From an article the IER put out in May of 2020:
Impact of Biden’s Bans on Fracking and Oil Production on Federal Lands and Offshore
At his debate with Bernie Sanders on March 15, 2020, Democratic presidential candidate Joe Biden said he would prevent oil companies from drilling as part of his effort to combat climate change. At the CNN debate, he said “No more drilling on federal lands. No more drilling, including offshore. No ability for the oil industry to continue to drill, period. Ends.” He also said there would be no “new fracking” and “not another coal plant will be built” under his administration.
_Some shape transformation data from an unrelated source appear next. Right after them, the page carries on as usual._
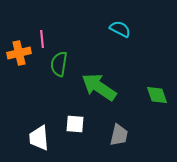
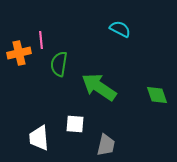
pink line: moved 1 px left, 1 px down
gray trapezoid: moved 13 px left, 10 px down
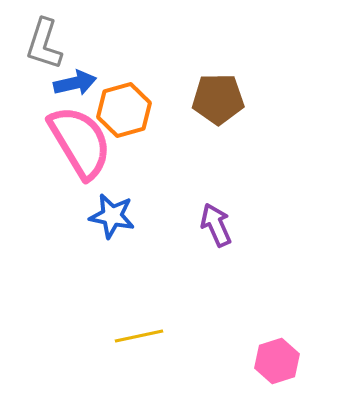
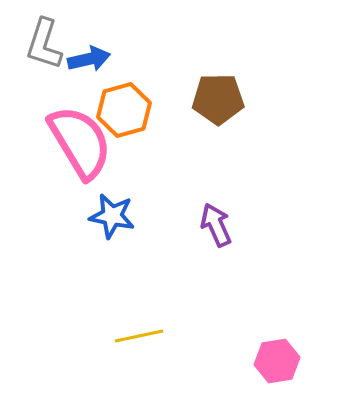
blue arrow: moved 14 px right, 24 px up
pink hexagon: rotated 9 degrees clockwise
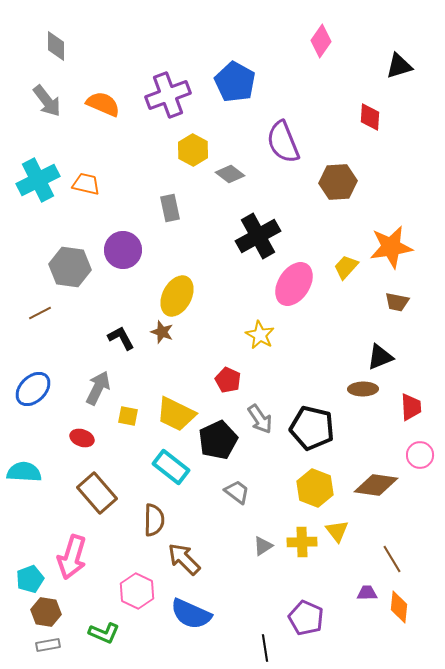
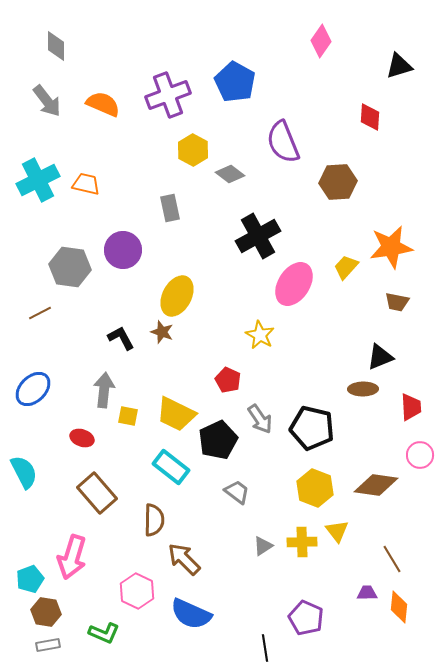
gray arrow at (98, 388): moved 6 px right, 2 px down; rotated 20 degrees counterclockwise
cyan semicircle at (24, 472): rotated 60 degrees clockwise
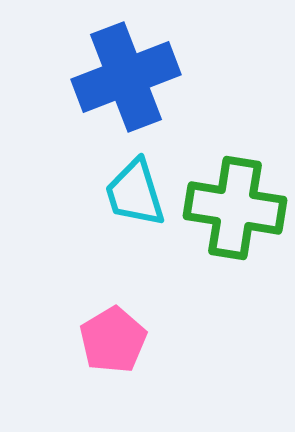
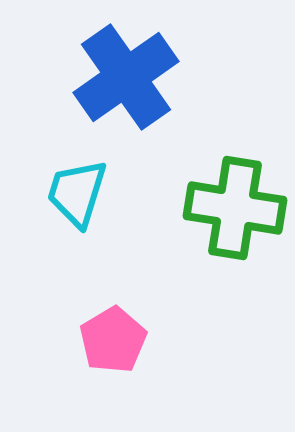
blue cross: rotated 14 degrees counterclockwise
cyan trapezoid: moved 58 px left; rotated 34 degrees clockwise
The U.S. Chamber of Commerce did two studies that address these issues: a ban on hydraulic fracturing and a ban on drilling on federal lands and offshore areas. In both cases, the effects are devastating, with huge losses to the economy, higher energy prices, and lower employment.
Biden’s policies would produce similar effects on the oil industry as the coronavirus pandemic and the Saudi-Russia price war, only in Biden’s case, demand for oil products would still be strong and the United States would become dependent on foreign oil again, making Saudi Arabia and Russia jubilant, but increasing U.S. energy prices and putting our national security in danger.
Impact of a Ban on Fracking
The U.S. Chamber of Commerce’s Global Energy Institute found that a fracking ban would double gasoline prices as oil prices spike to $130 per barrel, raise the average cost of living by $5,661 per person, and reduce employment by 19 million people over a five-year period. Prohibiting fracking would also quadruple electricity prices, reduce Gross Domestic Product (GDP) by $7.1 trillion, and increase natural gas prices by 324 percent from 2021 to 2025, causing household energy bills to more than quadruple. This would be the equivalent of a major recession.
A ban on fracking would effectively represent a ban on U.S. natural-gas extraction, given that 95 percent of natural-gas production involves hydraulic fracturing. Natural gas is not only used for electricity generation where environmentalists want it replaced with renewable energy, but it is also used in cooking and heating homes and other buildings, in factories for manufacturing and processing, and in agriculture to pump water. In 2019, all renewables (hydro, solar, wind, biomass, and geothermal) represented 11.4 percent of the nation’s energy supply. Wind and solar combined represented just 3.8 percent of that supply. Politicians’ expectation that these sources will replace fossil fuels is bewildering. Yet, for some reason, some Americans want to believe them. Perhaps Michael Moore’s new movie, Planet of the Humans, will help convince some of the folly of so-called “green energy” sources.